-- SUPPLIED INFORMATION follows --

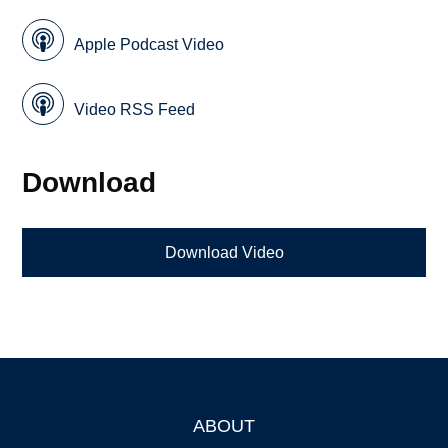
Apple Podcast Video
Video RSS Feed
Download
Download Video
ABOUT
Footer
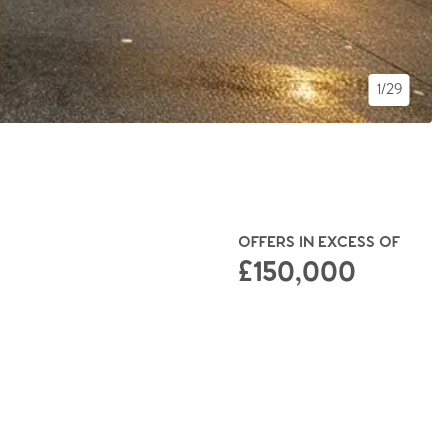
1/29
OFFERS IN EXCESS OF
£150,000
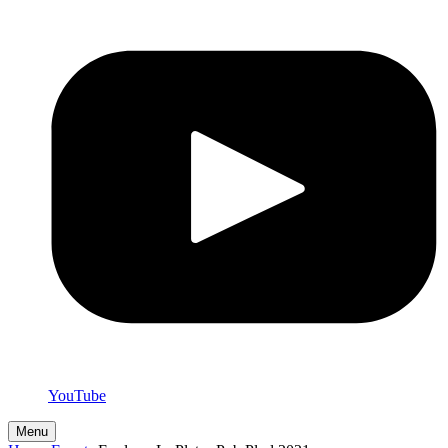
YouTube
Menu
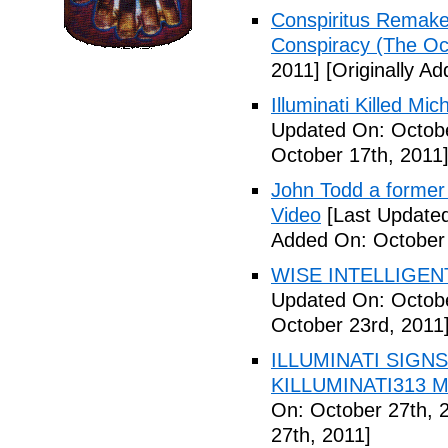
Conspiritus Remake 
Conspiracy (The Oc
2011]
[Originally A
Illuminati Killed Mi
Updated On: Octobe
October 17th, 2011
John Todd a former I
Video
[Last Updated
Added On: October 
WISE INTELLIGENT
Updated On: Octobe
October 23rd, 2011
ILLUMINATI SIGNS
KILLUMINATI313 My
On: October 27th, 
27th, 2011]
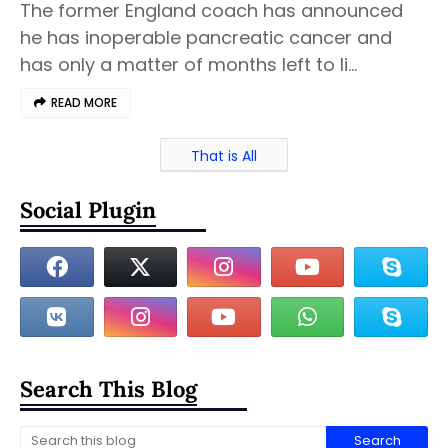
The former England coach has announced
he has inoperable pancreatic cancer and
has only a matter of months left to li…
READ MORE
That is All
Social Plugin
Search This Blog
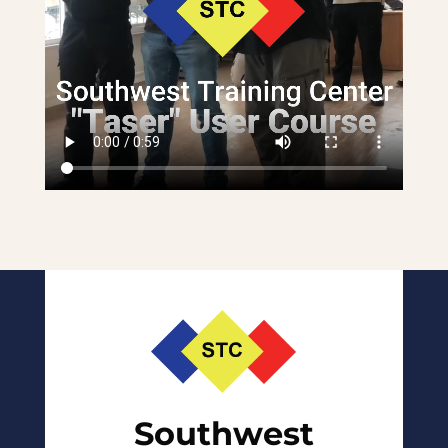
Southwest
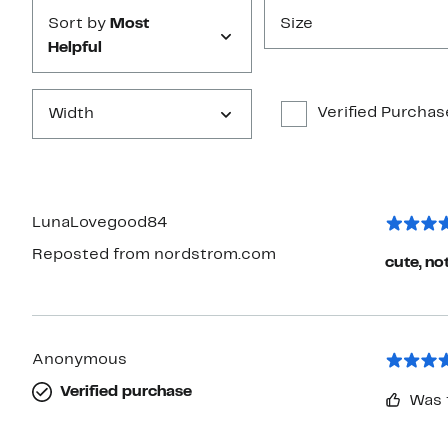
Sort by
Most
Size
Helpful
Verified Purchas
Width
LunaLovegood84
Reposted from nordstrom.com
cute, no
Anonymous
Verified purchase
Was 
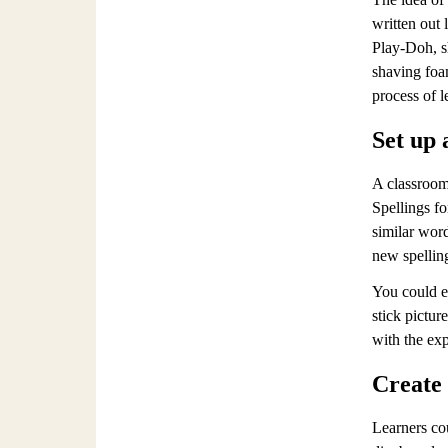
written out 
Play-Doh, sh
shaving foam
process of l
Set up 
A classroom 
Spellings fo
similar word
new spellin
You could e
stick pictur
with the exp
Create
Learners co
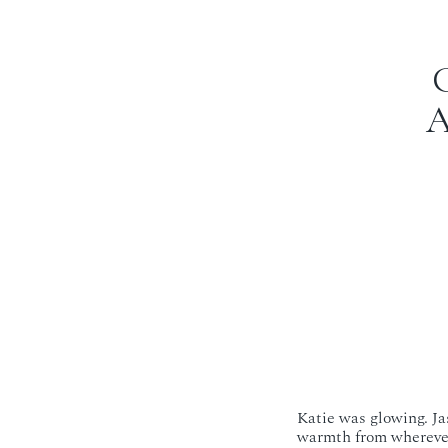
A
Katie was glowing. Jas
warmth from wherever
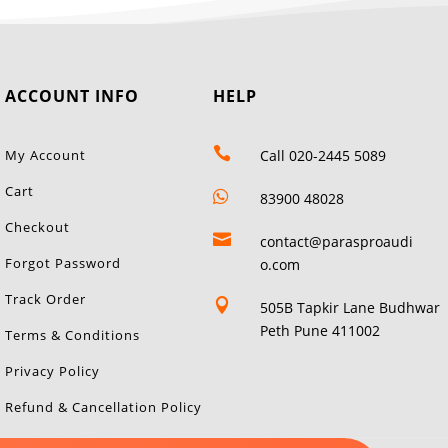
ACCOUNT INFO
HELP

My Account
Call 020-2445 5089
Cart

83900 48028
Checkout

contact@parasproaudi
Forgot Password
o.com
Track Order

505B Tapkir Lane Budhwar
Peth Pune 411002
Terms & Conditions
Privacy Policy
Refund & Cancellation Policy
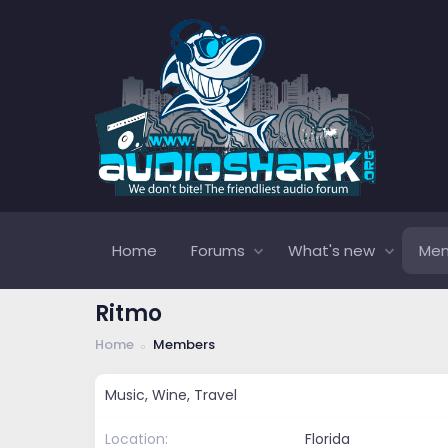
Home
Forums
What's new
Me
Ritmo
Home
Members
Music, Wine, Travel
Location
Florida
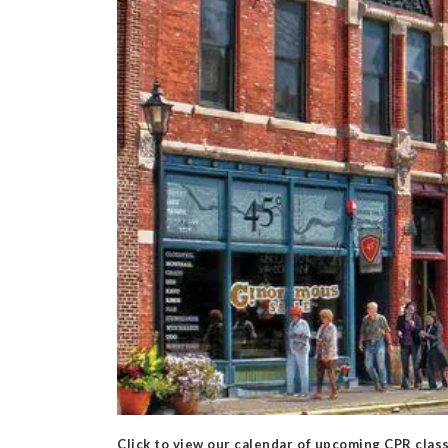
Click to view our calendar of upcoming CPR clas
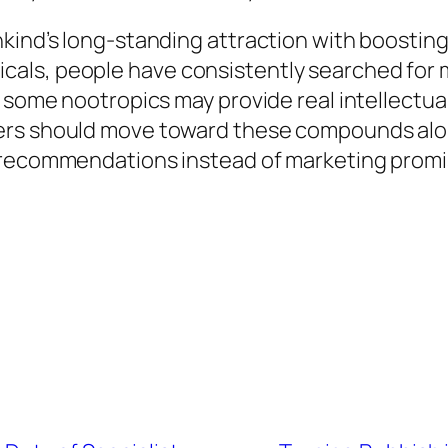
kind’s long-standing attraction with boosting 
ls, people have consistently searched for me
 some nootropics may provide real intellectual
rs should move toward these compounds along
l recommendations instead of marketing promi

-- SUPPLIED INFORMATION concluded --
-- SUPPLIED INFORMATION follows --

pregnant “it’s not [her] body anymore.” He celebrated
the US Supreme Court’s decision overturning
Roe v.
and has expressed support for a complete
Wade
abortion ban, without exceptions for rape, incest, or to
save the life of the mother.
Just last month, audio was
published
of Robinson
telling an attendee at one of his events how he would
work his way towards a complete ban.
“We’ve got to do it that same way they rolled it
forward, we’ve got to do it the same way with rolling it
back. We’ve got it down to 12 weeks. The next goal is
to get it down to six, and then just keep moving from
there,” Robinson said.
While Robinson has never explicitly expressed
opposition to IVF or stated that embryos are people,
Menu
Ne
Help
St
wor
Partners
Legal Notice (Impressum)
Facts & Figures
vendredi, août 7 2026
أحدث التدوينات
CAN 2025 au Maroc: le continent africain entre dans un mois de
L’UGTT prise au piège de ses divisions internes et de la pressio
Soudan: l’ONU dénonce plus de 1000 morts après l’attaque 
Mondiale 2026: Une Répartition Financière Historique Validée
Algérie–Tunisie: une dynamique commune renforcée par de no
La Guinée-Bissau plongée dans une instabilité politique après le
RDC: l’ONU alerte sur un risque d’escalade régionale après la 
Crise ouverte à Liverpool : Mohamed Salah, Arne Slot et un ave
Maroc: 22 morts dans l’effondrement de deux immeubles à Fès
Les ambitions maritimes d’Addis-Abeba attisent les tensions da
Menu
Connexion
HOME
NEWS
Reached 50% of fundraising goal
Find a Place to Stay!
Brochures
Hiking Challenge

-- SUPPLIED INFORMATION concluded --

WHAT THE EXERCISE ASKS> Above, find the line with "Apple Podcast Video"; copy it and every line down to the line with "October 17th, 2011", exactly and both included, but no pictures.

TASK SOLUTION>
Apple Podcast Video
Video RSS Feed
Download
Download Video
ABOUT
Footer
1/29
OFFERS IN EXCESS OF
£150,000
YouTube
Menu
Conspiritus Remake 
Conspiracy (The Oc
2011]
[Originally A
Illuminati Killed Mi
Updated On: Octobe
October 17th, 2011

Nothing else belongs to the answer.